Dante wanted to grab Regi and shake him until he stopped beating up on himself. However, that strategy didn't work, as evidenced by his grandmother's failures to shake sense into him, so Dante resisted the urge. "No you haven't."

Regi hunched his shoulders. "How can I trust my judgment when I exhibited such a fundamental misunderstanding of someone I lived with for my entire youth?"

"I'm pretty sure you answered your own question there. None of us were good judges of character when we were children. We don't understand our parents."

"That is a weak justification to excuse my subpar skills."

"Everyone on the ship, including the captain, thought that I was a big bad pirate trying to destroy you. You were the only one who did a correct threat assessment," Dante pointed out. And given that the captain's threats had caused Dante to curl up into a ball of misery and piss himself, Regi's ability to see the truth was even more impressive. From the first time Regi had offered him a shower and listened to his story, Dante had known exactly what sort of person Regi was. Well, what sort of alien, anyway.

Regi appeared thoughtful, which Dante put down as a win. "Do you think your mother is right that you would have been in danger from the gods if she told you?"

"I have not been an exalted long enough to speak on the issue. Usually one goes from being noticed by the gods to studying the will of the gods to becoming an exalted. We both skipped a vital step. However, given how Divashi has endangered the others, I cannot ignore the possibility."

"Good point," Dante agreed.

Regi studied the displays. The green glow stained his gray stripes. "I had thought my mother as offensive as your father. And now I do not know how I am supposed to speak to her or how I should soothe the wounds. She did not deserve my disdain."

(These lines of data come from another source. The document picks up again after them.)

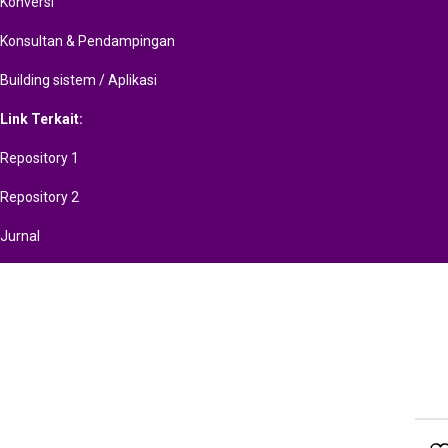
Konversi
Konsultan & Pendampingan
Building sistem / Aplikasi
Link Terkait:
Repository 1
Repository 2
Jurnal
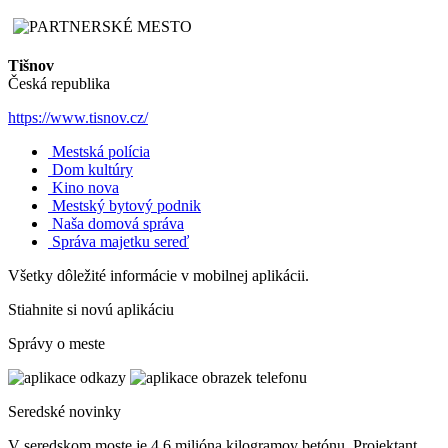
Tišnov
Česká republika
https://www.tisnov.cz/
Mestská polícia
Dom kultúry
Kino nova
Mestský bytový podnik
Naša domová správa
Správa majetku sereď
Všetky dôležité informácie v mobilnej aplikácii.
Stiahnite si novú aplikáciu
Správy o meste
Seredské novinky
V seredskom moste je 4,6 milióna kilogramov betónu. Projektant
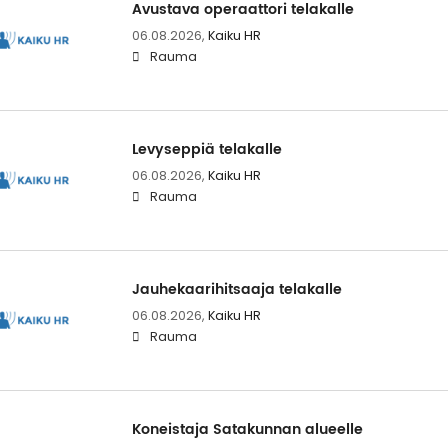
Avustava operaattori telakalle
06.08.2026,
Kaiku HR
Rauma
Levyseppiä telakalle
06.08.2026,
Kaiku HR
Rauma
Jauhekaarihitsaaja telakalle
06.08.2026,
Kaiku HR
Rauma
Koneistaja Satakunnan alueelle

"If it makes you feel any better, there are plenty of people who would say the same about my relationship with my father. If anything, they would blame me," Dante offered.

"Blame you for what?"

"For being hard to get along with. For backtalking him. For not understanding his grief when he lost his wife. For not respecting the difficulty of his position."

Regi tilted his head to the side. "From what you have said, I do not believe his position deserves much respect."

"I don't think so," said Dante, "but as much as my father is not a nice man, there are plenty of people who believe he's a good man and that he is doing everything he is doing to keep people safe."

Regi studied Dante. "You do not believe that."

"No, but that doesn't mean I'm right." Dante huffed. "Just like you and your mom. Welcome to reality where people screw up." He almost welcomed Regi to the human race, but Regi would probably take offense. At the very least, he'd be confused.

"I should not make such egregious mistakes."

Dante sighed. "You didn't want to talk about this, and I am exhausted and in desperate need of a hiding place where Ter can't find me. What do you say we grab some food from the mess hall and have a picnic?"

"‘Picnic' does not translate."

"It means you grab food, put it in a container, and go somewhere pretty where no one can find you. Then you eat in private with someone you like." That was translator safe.

Regi was silent for a time. "Neither the Kowri nor the Coalition has anything like picnic . Is this a cultural custom of huumans?"

"Definitely."

"Then I would enjoy exploring your culture. If I go into the mess hall, I will likely be waylaid. I will find a container appropriate for carrying food if you will brave the mess hall and retrieve something compatible with our biologies." They had found that Kowri and humans had very similar food restrictions and even preferences, although Dante did like more spice that Regi could tolerate. Still, they were similar enough that Dante could pick out food for both of them.

"Deal." Dante smiled, and he was even happier when Regi smiled back.